Hardly. By leasing someone property the lessor assumes the risks of the tenant’s inhabitation of the space, many of which he is able to pass on the the tenant himself by means of the lease. And since it is legal and proper business practice to assume or reject unexpired nonresidential real property leases in bankruptcy, and any landlord should know this, he is assuming a risk. That’s life, really. Doesn’t mean you should roll over every time someone bails on a financial obligation, but you also should not be surprised that it does happen.

I would be happy to clarify, as I did not make my point very clearly at all.

Bankruptcy or default certainly does not make anyone great. But I believe that moral obligations to repay the debt in full are wiped by the settlement agreement, as the morality of the new contract replaces that of the old. I suspect that some people, who argue that one should pay the debts above and beyond the settlement, believe that default somehow betrays and irreperably harms the lender.

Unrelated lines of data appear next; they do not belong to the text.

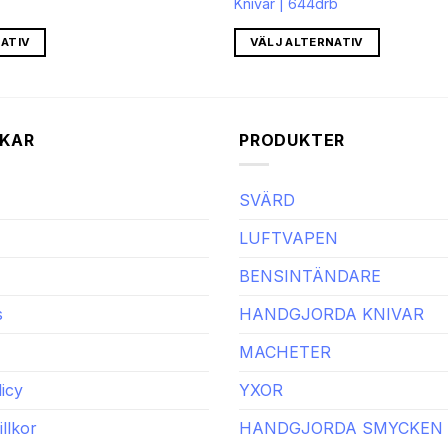
Knivar | 644drb
priset
priset
var:
är:
kr16,111.65.
kr9,473.54.
ATIV
VÄLJ ALTERNATIV
KAR
PRODUKTER
SVÄRD
LUFTVAPEN
BENSINTÄNDARE
s
HANDGJORDA KNIVAR
MACHETER
icy
YXOR
llkor
HANDGJORDA SMYCKEN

In a personal loan between friends and family, I would say that this is certainly the case. But in a business loan, well, nonpayment happens and the lenders are usually prepared for it. So one should not create a false moral obligation to repay above and beyond the therms of the bankruptcy settlement based on some perceived harm to the lender.

No, of course not. My remarks to Bob Cos should satisfy this line of inquiry as well. Just because lenders are prepared for default does not make it acceptable. Likewise because they are prepared, bankrupt parties should not base their moral obligations to them on some perceived harm.

MR

Which doesn’t change the fact that “doing the right thing” would have STILL been the right thing to do. Nobody says that doing what’s right is necessarily easy.

Maeglin, I considered replying to you, but this…

tells me that there really is no room for, nor reason for discussion with you. Your attitude is obvious and completely opposes mine. Good day.

Well, Shayna, I really don’t get it. My attitude is pretty clear, common-sense, and straightforward.

When you deal with people in business you assume certain risks. No risk, no profit.

Bad things sometimes happen.

So deal with it. Part of sound business practice is insulation against these kinds of stressors.

If you aren’t happy with your payout in a bankruptcy settlement, consider better legal representation.

What exactly do you disagree with?

I don’t believe this is true.

The ‘contract’ entered into when a person files for bankruptcy is not one which any reasonable lendor would enter into of his own free will. It is the best that can be made of a loss situation.

The free will contract was the original agreement between the lendor and the borrower, in which the lendor supplied some good or service, and the borrower promised to pay at a later date, at an agreed rate of interest. The ‘contract’ of bankruptcy is coerced, in that the lendor cannot reasonably expect to collect on the debt, and is therefore trying to make the best of things and cut his losses.

Suppose someone broke into my house, and stole my TV, VCR, and silverware, and was later arrested. He had sold the silverware and TV to buy drugs, but he still had the VCR. If I accepted my VCR back, I would not consider that thus the crime was wiped out, and the person should go free, simply because it was no longer possible for me to recover all that I lost.

I also agree with those who reject the notion that just because businesses expect losses, no fault is incurred by those who cause them. The suffering caused by those who default is spread widely, in higher interest rates and business failures.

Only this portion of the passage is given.